Breakfast muffins with porridge oats

These delicious and filling porridge muffins put everyone in a good mood, both young and old. Perfect to pull out of the freezer for school outings, or just for weekday breakfasts.



Ingredients

  • 200 g flour (e.g. 100 g wholemeal, 100 g wheat flour or similar)
  • 200 g porridge oats
  • 1 tsp baking powder
  • 50 ml rapeseed oil (or other cooking oil)
  • 1 tsp cinnamon
  • 1/2 tsp ginger
  • 300 ml liquid (water, milk, yoghurt, cream, or oat milk)
  • 1 banana, mashed and preferably overripe (can be replaced with 1 tbsp honey or brown sugar)
  • 1 tbsp flaxseeds or sesame seeds, whole (can be left out)
  • 2 eggs (can be replaced with 50g buckwheat flour if you’re allergic to eggs)
  • 100 g frozen berries (can be replaced with another fruit such as 1/2 grated apple, 1 grated carrot or 100 g frozen or fresh blueberries or currants)

Prepare as follows:

  1. Mix the dry ingredients together.
  2. Then add the oil and mix so that they’re mixed evenly.
  3. Pour the liquid in a little at a time while mixing and add the eggs.
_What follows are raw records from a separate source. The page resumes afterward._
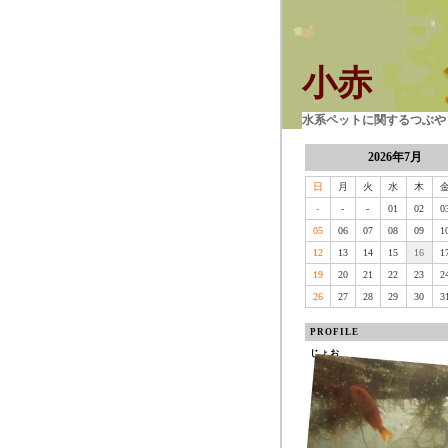
小赤
水系ペットに関するつぶやき
2026年7月
日
月
火
水
木
-
-
-
01
02
0
05
06
07
08
09
1
12
13
14
15
16
1
19
20
21
22
23
2
26
27
28
29
30
3
PROFILE
じょお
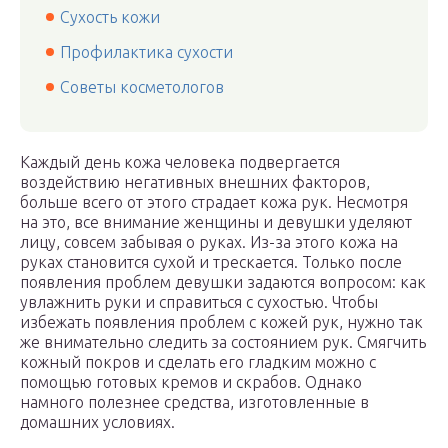
Сухость кожи
Профилактика сухости
Советы косметологов
Каждый день кожа человека подвергается
воздействию негативных внешних факторов,
больше всего от этого страдает кожа рук. Несмотря
на это, все внимание женщины и девушки уделяют
лицу, совсем забывая о руках. Из-за этого кожа на
руках становится сухой и трескается. Только после
появления проблем девушки задаются вопросом: как
увлажнить руки и справиться с сухостью. Чтобы
избежать появления проблем с кожей рук, нужно так
же внимательно следить за состоянием рук. Смягчить
кожный покров и сделать его гладким можно с
помощью готовых кремов и скрабов. Однако
намного полезнее средства, изготовленные в
домашних условиях.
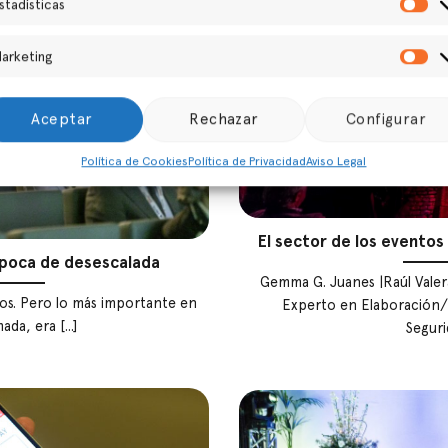
stadísticas
Es
arketing
Ma
Aceptar
Rechazar
Configurar
Política de Cookies
Política de Privacidad
Aviso Legal
El sector de los evento
época de desescalada
Gemma G. Juanes |Raúl Valera
os. Pero lo más importante en
Experto en Elaboración/
ada, era [...]
Segurid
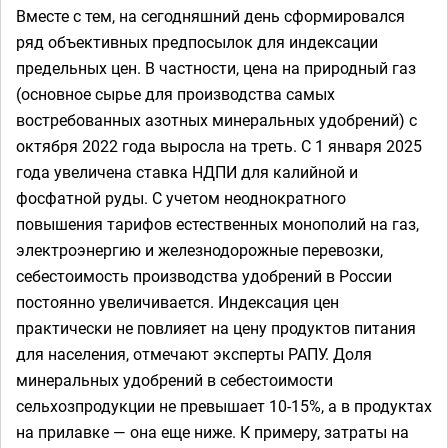
Вместе с тем, на сегодняшний день сформировался
ряд объективных предпосылок для индексации
предельных цен. В частности, цена на природный газ
(основное сырье для производства самых
востребованных азотных минеральных удобрений) с
октября 2022 года выросла на треть. С 1 января 2025
года увеличена ставка НДПИ для калийной и
фосфатной руды. С учетом неоднократного
повышения тарифов естественных монополий на газ,
электроэнергию и железнодорожные перевозки,
себестоимость производства удобрений в России
постоянно увеличивается. Индексация цен
практически не повлияет на цену продуктов питания
для населения, отмечают эксперты РАПУ. Доля
минеральных удобрений в себестоимости
сельхозпродукции не превышает 10-15%, а в продуктах
на прилавке — она еще ниже. К примеру, затраты на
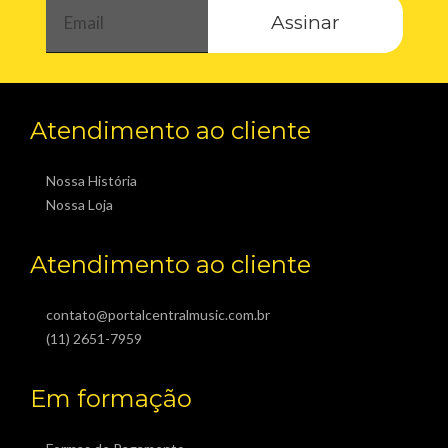
Assinar
Atendimento ao cliente
Nossa História
Nossa Loja
Atendimento ao cliente
contato@portalcentralmusic.com.br
(11) 2651-7959
Em formação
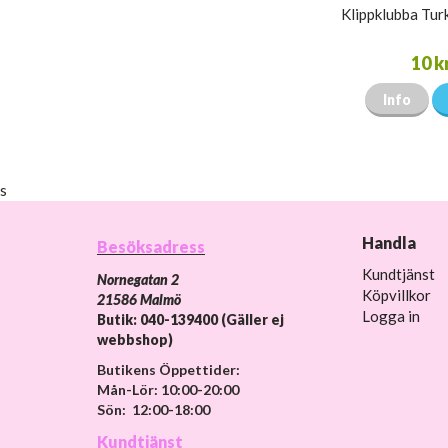
Klippklubba Tur
10 k
Info
s
Handla
Besöksadress
Kundtjänst
Nornegatan 2
Köpvillkor
21586 Malmö
Logga in
Butik: 040-139400 (Gäller ej
webbshop)
Butikens Öppettider:
Mån-Lör: 10:00-20:00
Sön: 12:00-18:00
Kundtjänst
Finally, mix in the fruit/berries.
  4. Divide the dough into about 10-12 muffin moulds (preferably a muffin tray).
  5. Bake for about 15 minutes at 200-225 degrees Celsius in the middle of the oven until they’re golden brown and not doughy in the middle.

Tips and tricks

  • The amount of liquid depends on the coarseness of the flour being used. The dough should be sticky and not too runny. Liquidy dough takes longer in the oven and needs to bake at a lower temperature so it won’t burn. If the dough is too dry, it will taste ‘mushy’.
  • The spices can be replaced with cardamom. If you’re intolerant to milk, oat milk works fine. If you’re intolerant to eggs, buckwheat flour is a good replacement that helps hold the muffins together. You can also eliminate eggs/buckwheat altogether but the muffins then have a tendency to stick to the bottom and will crumble in the middle. They will still be delicious but not as easy to handle.
  • You should let the muffins cool before eating them since it’s difficult to remove them from the tray in one piece if they’ve not cooled first.
  • The muffins can also easily be frozen.